Die Strat ist da und klingt so wie sie soll. Ganz eingenommen bin ich von dem Klang. Der hat wirklich gefehlt. Das “aged”-Aussehen ist ein bisschen peinlich, auch wenn sie trotzdem sehr schön ist. Eierschalweiß. (Was ich nicht weiß, ist mir gelb.)
In den letzten Wochen bin ich auf Miles Davis’ Bitches Brew hängen geblieben. Musikforschung. Diese Platte ist in etwa so, als würde man einem philosophischen Dialog horchen. Eitelkeiten gehen den Musikern komplett ab. Kein aufplustern der einzelnen Instrumente, alles ist ein Ausprobieren und Beitragen. Sehr konstruktiv. In einer solchen Dichte habe ich das noch nie gehört. Und eine Lehre, die man gar nicht oft genug ziehen kann. Man kann sich fast jeden Quatsch erlauben, wenn Tempo und Groove oder Beat stimmen.
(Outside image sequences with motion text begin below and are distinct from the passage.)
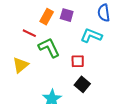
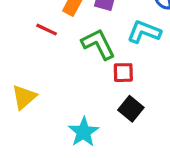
green L-shape: (49, 48) -> (98, 44), moved
yellow triangle: (21, 65) -> (24, 97), moved

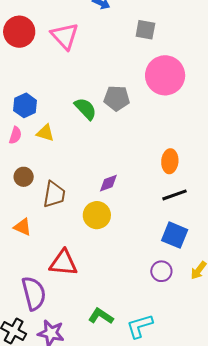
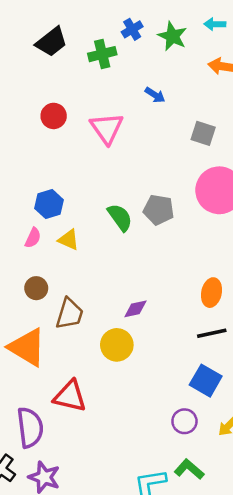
red circle: (19, 32) -> (54, 116), size x0.7
orange triangle: (23, 227) -> (27, 347), size x1.8
green L-shape: (101, 316) -> (189, 469), moved

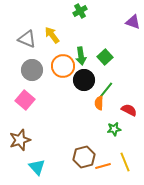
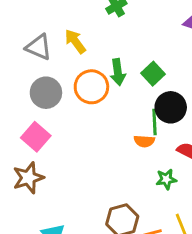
black circle: (84, 80) -> (171, 107), moved
green line: (106, 90) -> (155, 122), turned -42
orange semicircle: (99, 103) -> (144, 141), turned -88
brown star: (20, 140) -> (28, 178), moved

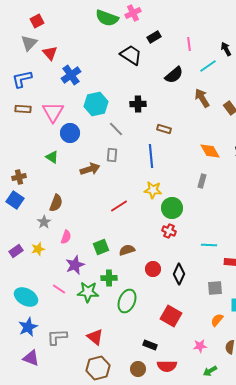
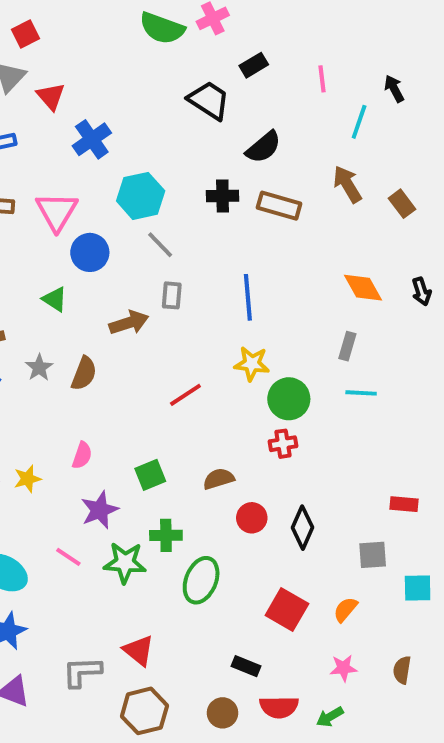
cyan line: (208, 66) -> (359, 122), turned -36
black semicircle: (174, 75) -> (263, 147), moved
gray line: (116, 129) -> (160, 245), moved
brown rectangle: (164, 129) -> (279, 206), moved, size x1.5
brown semicircle: (56, 203) -> (84, 373), moved
gray star: (44, 222) -> (39, 368), moved
red cross: (169, 231) -> (283, 444), turned -32
cyan line: (209, 245) -> (361, 393), moved
brown semicircle: (127, 250) -> (219, 479), moved
orange semicircle: (217, 320) -> (345, 609), moved
gray L-shape: (57, 337) -> (82, 672), moved
green arrow: (210, 371) -> (330, 717), moved

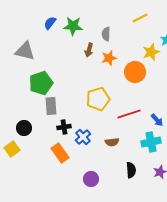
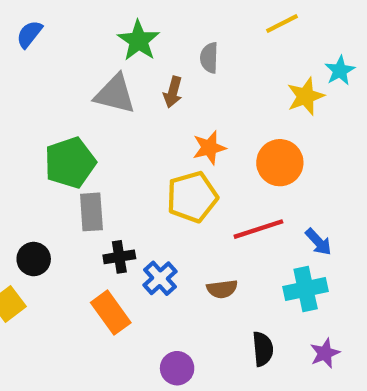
blue semicircle: (50, 23) -> (29, 34), moved
green star: (73, 26) -> (139, 41), turned 30
gray triangle: (25, 51) -> (115, 94), moved
orange star: (109, 58) -> (209, 148), moved
orange circle: (135, 72) -> (280, 163), moved

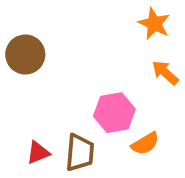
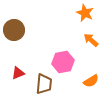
orange semicircle: (145, 143) -> (91, 81), moved
red triangle: (38, 153) -> (18, 73), moved

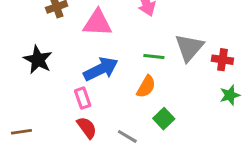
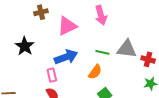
pink triangle: (97, 23) -> (67, 26), turned -35
gray triangle: (189, 48) -> (127, 49), turned 50

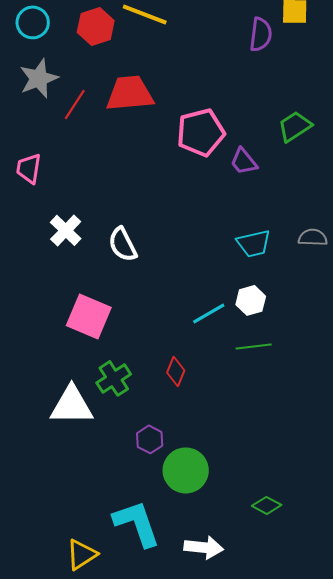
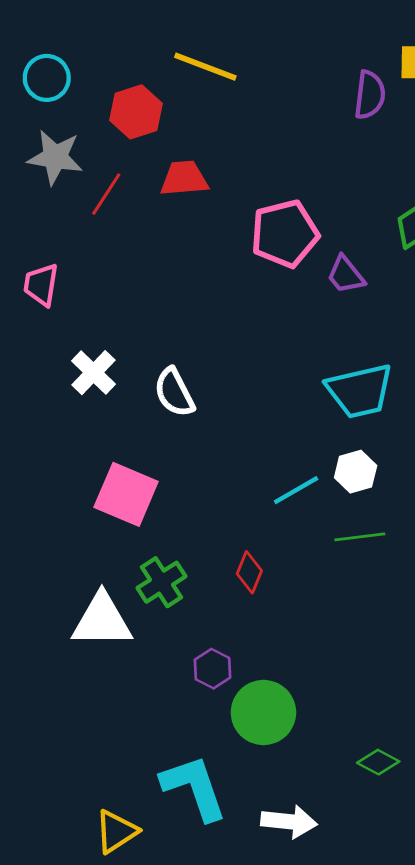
red hexagon: (96, 26) -> (136, 112), moved
gray star: (39, 78) -> (55, 157), turned 30
red trapezoid: (130, 93) -> (184, 178), size x0.7
cyan trapezoid: (254, 243) -> (360, 391), size x1.4

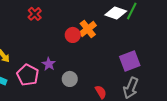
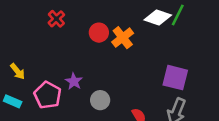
red circle: (73, 35) -> (99, 33), moved
purple square: (130, 61) -> (175, 78), turned 35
Anders hingegen Prince. Ben gibt mir Musicology, ein relativ aktuelles Album von ihm, mit dem Hinweis, dass er nur das erste Stück toll findet. Ich auch. Es soll alles fürchterlich grooven, es soll alles nach Prince klingen. Er ist ein irrer Instrumentalist und wahnsinnig… irgendwie. Aber es klingt auch alles vorhersehbar und uninspiriert. Die Gitarren klingen nicht sehr toll. Hat er denn garnicht wahrgenommen, wie der Sound sich in den letzten acht Jahren entwickelt hat? Es klingt nach R & B, wenn es modern klingen soll und nach altem Prince Kram, wenn er rockig oder druckvoll klingen soll. Und es klingt klebrig. Soll nach Sex klingen, vermutlich. Damit hat er sich auch nicht unbedingt neu erfunden. Es will nicht so richtig losgehen. Arma Prinz!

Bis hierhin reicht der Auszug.